A warm finger of aroma reaches out and pulls me into a bakery in Hyderabad’s upscale Banjara Hills. I am at one of the two dozen outlets that the famous Karachi Bakery has across the city. For visitors flying out from the shiny Hyderabad Airport, carrying back the yellow box with the pink and blue logo and the quirky tagline ‘Hyderabad world famous’ is de rigueur. To a Hyderabadi, the buttery, crumbly square biscuits with bits of fruit tastes especially like home.
Then, a few days ago, trouble began to brew. A few lumpen elements reached the bakery's Bengaluru outlet, demanding that the word ‘Karachi’ be removed. In Hyderabad, a crowd descended and insisted that the name be changed. “It should read Indian Karachi Bakery,” declared Srinivas, who identified himself as a worker from the Bharatiya Janata Party. Lekhraj Ramnani, one of the owners, was unfazed. He offered them sweets from the bakery. They responded with smiles, raised a few slogans, posed for photographs, and left.
How Karachi Bakery became a part of Hyderabad’s identity is the stuff of lore. It was established by Lekhraj’s father Khanchand Jeomal Ramnani, who migrated from Karachi to Rajasthan to Hyderabad just one year before Partition. “As a young man, he first started a coal depot in Hyderabad called Karachi Coal, and later started the bakery. And it took off,” says Manoj Ramnani, Khanchand’s grandson.
Manoj Ramnani, grandson of founder Khanchand Ramnani | Photo Credit: K.V.S. GIRI
In a bylane near the outlet in Moazzam Jahi Market is the central bakery from where the goodies are made and dispatched across the city and the country.
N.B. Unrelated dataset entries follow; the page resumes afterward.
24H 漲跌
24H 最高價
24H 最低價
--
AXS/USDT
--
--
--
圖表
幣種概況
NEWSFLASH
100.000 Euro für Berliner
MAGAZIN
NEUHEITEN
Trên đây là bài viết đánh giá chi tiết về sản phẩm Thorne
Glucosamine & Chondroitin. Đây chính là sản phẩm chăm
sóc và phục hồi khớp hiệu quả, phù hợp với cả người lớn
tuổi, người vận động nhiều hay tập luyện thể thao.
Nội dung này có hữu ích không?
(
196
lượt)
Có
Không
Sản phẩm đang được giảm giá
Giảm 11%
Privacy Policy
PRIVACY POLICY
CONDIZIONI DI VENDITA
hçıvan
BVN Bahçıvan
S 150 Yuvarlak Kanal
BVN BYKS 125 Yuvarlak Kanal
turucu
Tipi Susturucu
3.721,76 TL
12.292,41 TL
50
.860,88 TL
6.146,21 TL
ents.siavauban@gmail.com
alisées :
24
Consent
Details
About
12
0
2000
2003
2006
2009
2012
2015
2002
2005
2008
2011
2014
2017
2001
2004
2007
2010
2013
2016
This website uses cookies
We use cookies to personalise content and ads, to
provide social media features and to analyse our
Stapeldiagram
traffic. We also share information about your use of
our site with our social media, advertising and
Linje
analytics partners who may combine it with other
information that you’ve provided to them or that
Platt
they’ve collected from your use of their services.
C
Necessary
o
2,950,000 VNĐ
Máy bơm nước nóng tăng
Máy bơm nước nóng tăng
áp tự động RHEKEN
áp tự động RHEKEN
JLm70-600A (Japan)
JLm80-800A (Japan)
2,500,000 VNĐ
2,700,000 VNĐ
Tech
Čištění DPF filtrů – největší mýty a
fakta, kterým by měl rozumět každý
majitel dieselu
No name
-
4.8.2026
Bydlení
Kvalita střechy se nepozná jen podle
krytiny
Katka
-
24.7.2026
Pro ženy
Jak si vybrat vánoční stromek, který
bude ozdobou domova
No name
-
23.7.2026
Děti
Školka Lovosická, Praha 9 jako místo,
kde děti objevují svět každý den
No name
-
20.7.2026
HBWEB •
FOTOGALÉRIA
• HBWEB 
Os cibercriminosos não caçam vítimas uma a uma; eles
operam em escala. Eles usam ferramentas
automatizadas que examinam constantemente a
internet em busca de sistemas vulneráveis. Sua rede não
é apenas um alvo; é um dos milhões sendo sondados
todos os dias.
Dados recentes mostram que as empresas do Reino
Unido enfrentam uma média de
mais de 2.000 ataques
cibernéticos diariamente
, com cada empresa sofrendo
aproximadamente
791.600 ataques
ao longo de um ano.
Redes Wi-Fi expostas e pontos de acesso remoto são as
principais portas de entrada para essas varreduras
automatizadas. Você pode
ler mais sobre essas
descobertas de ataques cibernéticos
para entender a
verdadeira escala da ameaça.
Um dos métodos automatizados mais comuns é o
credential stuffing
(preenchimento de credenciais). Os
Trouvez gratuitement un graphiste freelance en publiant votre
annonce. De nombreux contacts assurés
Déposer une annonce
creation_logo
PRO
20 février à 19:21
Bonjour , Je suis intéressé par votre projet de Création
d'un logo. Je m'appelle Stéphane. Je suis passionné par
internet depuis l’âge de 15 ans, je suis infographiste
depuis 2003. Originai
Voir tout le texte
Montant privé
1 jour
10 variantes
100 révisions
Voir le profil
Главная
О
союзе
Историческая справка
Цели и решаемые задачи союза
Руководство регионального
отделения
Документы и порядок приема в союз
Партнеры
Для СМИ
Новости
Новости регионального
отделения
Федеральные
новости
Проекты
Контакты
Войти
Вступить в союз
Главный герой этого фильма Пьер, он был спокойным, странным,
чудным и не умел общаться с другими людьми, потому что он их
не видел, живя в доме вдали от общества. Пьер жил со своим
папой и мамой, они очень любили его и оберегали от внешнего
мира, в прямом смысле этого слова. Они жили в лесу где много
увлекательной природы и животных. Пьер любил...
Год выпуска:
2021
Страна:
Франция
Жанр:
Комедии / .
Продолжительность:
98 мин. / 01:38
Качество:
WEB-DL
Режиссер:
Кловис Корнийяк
Ramnani is sitting inside his office when we meet. Dozens of varieties of bread, biscuits and cakes are being baked, packed and inventoried. Lekhraj Ramani appears a bit surprised. “It's strange,” he says. “We’ve never had problems with the name before.” Karachi Bakery was the name his father gave the company when it was started in 1953. “He had just come from Karachi, it was close to his heart. The Karachi he referred to was the one before Partition.”
It was sharp business sense that changed the fortunes of Karachi Bakery in the 60s. At a time when most bakeries in Hyderabad sold bread, naan, shermal and Osmani biscuits, Khanchand Ramnani launched his famous special fruit biscuit. Decades later, the tutti-frutti cookies are still a rage and can be bought online as well as off the shelf in most malls across the country. Then, when customers wanted eggless bakery products, they launched that too, says Ramnani.
“When I started we had just one shutter. Now the whole floor belongs to us. We used to sell loose biscuits for ₹2 per kilo. Now, the same biscuits cost ₹240 per kilo,” says M.A. Gaffar, one of the oldest employees here. “It was 1968, the height of the agitation for a separate Telangana, when I got this job. I grabbed it,” says Gaffar, who remembers Khanchand as a hard-working, hands-on man who knew every aspect of baking.
The trait, it seems, is being carried forward by the family. Manoj talks about their newest creation, a millet and almond cookie. “It is tailor-made for health-conscious people. I didn’t study catering or baking. Whatever I know I learnt from my grandfather and my family.”
Plugging into the health rage was the next smart move: From oatmeal atta to multi-grain, Karachi Bakery has it all. Any other secret? “Quality,” says Lekhraj. “Once you slip, it is hard to climb back up.”